On the left: Delorean BC7 + RDO. Bit rates: 1.305 bits/texel (ZLIB + RDO) and 1.251 bits/texel (ZSTD + RDO) Notice how the background gradient are very noticeably blocky. On the right: Delorean BC7 + RDO + ultra-smooth blocks handing. Notice how the background gradient are noticeably less blocky. See stats below for the increased bit rate: from 1.251 to 1.365 bits/texel (ZSTD + RDO).

On the left: Delorean BC7 + RDO. Bit rates: 1.305 bits/texel (ZLIB + RDO) and 1.251 bits/texel (ZSTD + RDO) Notice how the background gradient are very noticeably blocky. On the right: Delorean BC7 + RDO + ultra-smooth blocks handing. Notice how the background gradient are noticeably less blocky.
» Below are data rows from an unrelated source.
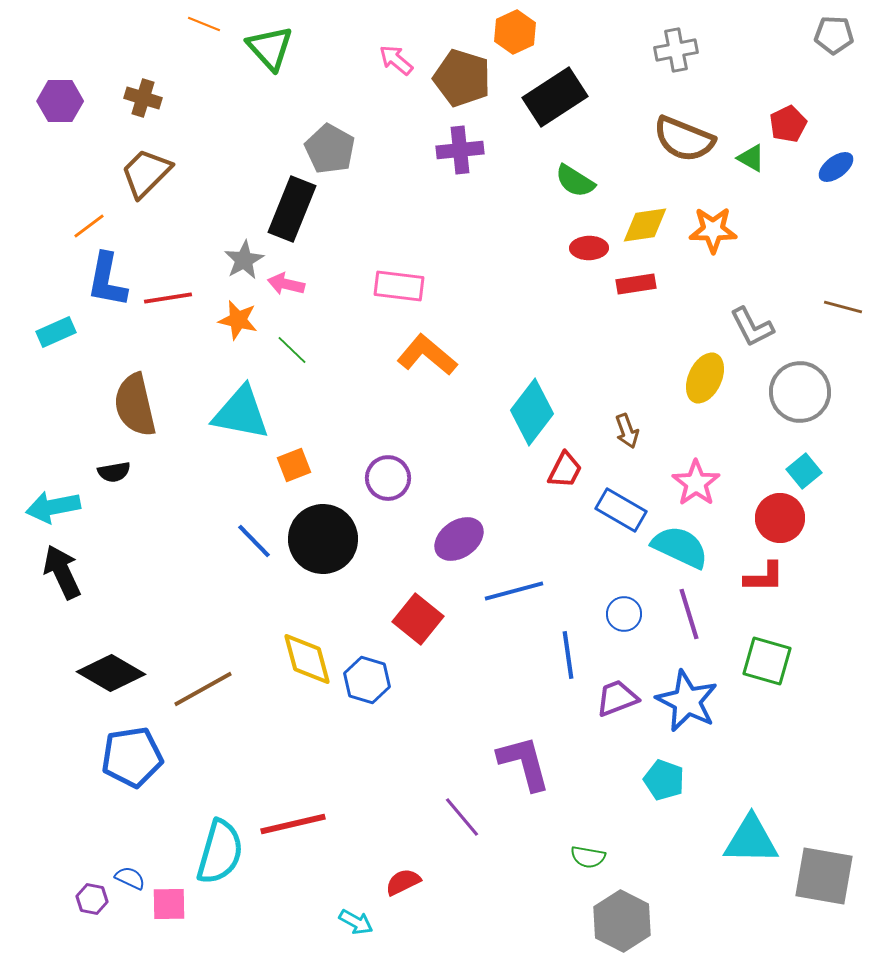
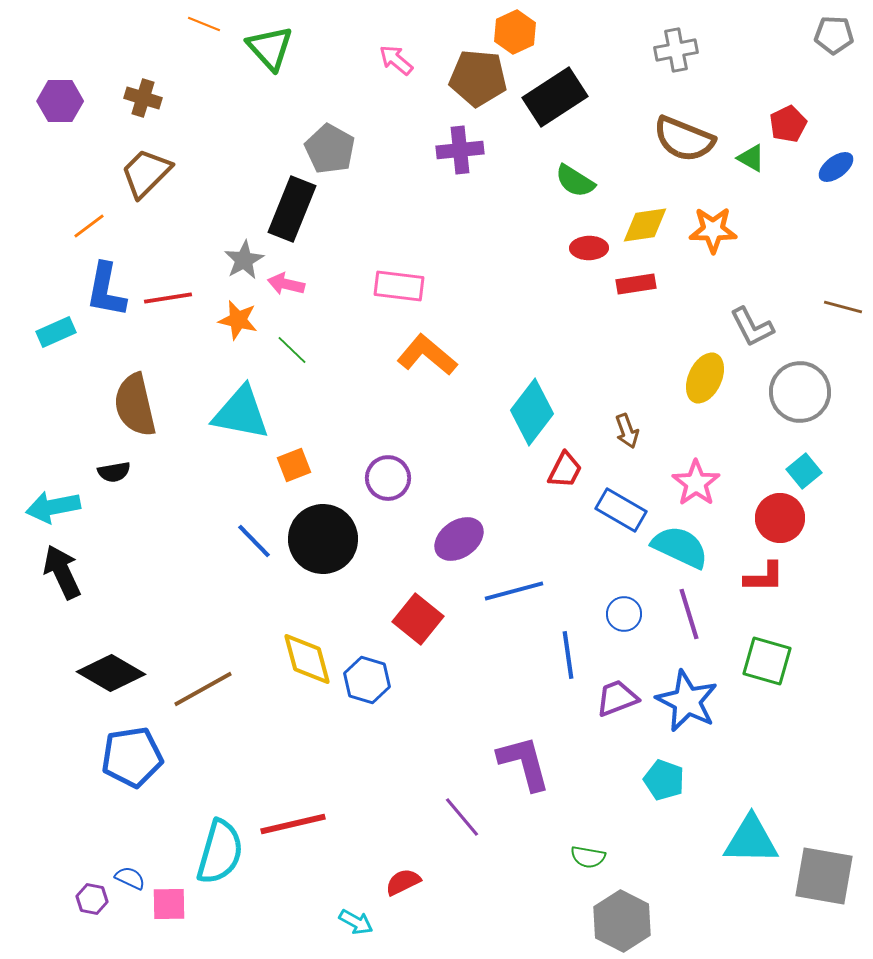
brown pentagon at (462, 78): moved 16 px right; rotated 12 degrees counterclockwise
blue L-shape at (107, 280): moved 1 px left, 10 px down
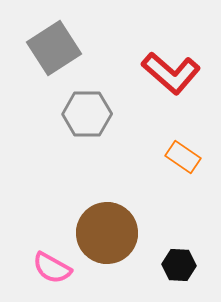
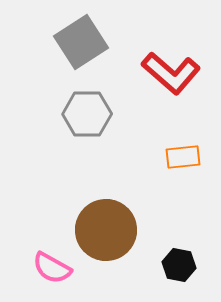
gray square: moved 27 px right, 6 px up
orange rectangle: rotated 40 degrees counterclockwise
brown circle: moved 1 px left, 3 px up
black hexagon: rotated 8 degrees clockwise
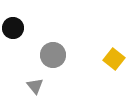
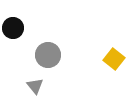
gray circle: moved 5 px left
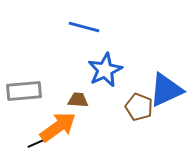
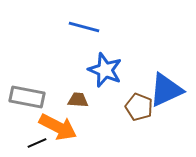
blue star: rotated 24 degrees counterclockwise
gray rectangle: moved 3 px right, 6 px down; rotated 16 degrees clockwise
orange arrow: rotated 63 degrees clockwise
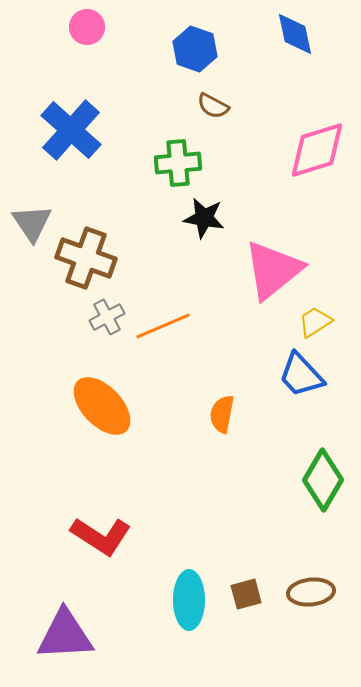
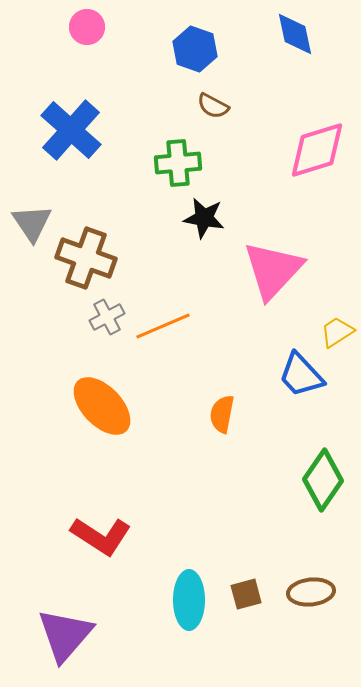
pink triangle: rotated 8 degrees counterclockwise
yellow trapezoid: moved 22 px right, 10 px down
green diamond: rotated 4 degrees clockwise
purple triangle: rotated 46 degrees counterclockwise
See stats below for the increased bit rate: from 1.251 to 1.365 bits/texel (ZSTD + RDO).

With the following stats:

 + -------------------------------- + ----------------- + -------------- +
 | parameter/stat                   |  no RDO           | RDO            |
 | -------------------------------- | ----------------- | -------------- |
 | rdo-max-smooth-block-std-dev     | 18.0              | 18.0           |
 | rdo-max-rms-ratio                | 10                | 10             |
 | rdo smooth block max MSE scale   | 19.375            | 19.375         |
 | rdo try two matches              | 1                 | 1              |
 | rdo allow relative movement      | 0                 | 0              |
 | rdo skip zero MSE blocks         | 0                 | 0              |
 | total nbr modified blocks (%)    | 99.0137           | 99.0364        |
 | total second matches             | 28799             | 32996          |
 | ktx encode + rdo runtime (s)     | 68.022034052      | 73.945519788   |
 | bits/texel (ZLIB + RDO)          | 1.305             | 1.440          |
 | bits/texel (ZSTD + RDO)          | 1.251             | 1.365          |
 + -------------------------------- + ----------------- + -------------- +

You probably want to disable ultra-smooth block handling for images/textures that do not contain noticeable amount of visible smooth blocks (don’t just rely on the stats about smooth blocks since, as can be seen above, enabling ultra-smooth block handing for kodim01 results in no noticeable improvements while for kodim23 and delorean the improvements are very noticeable).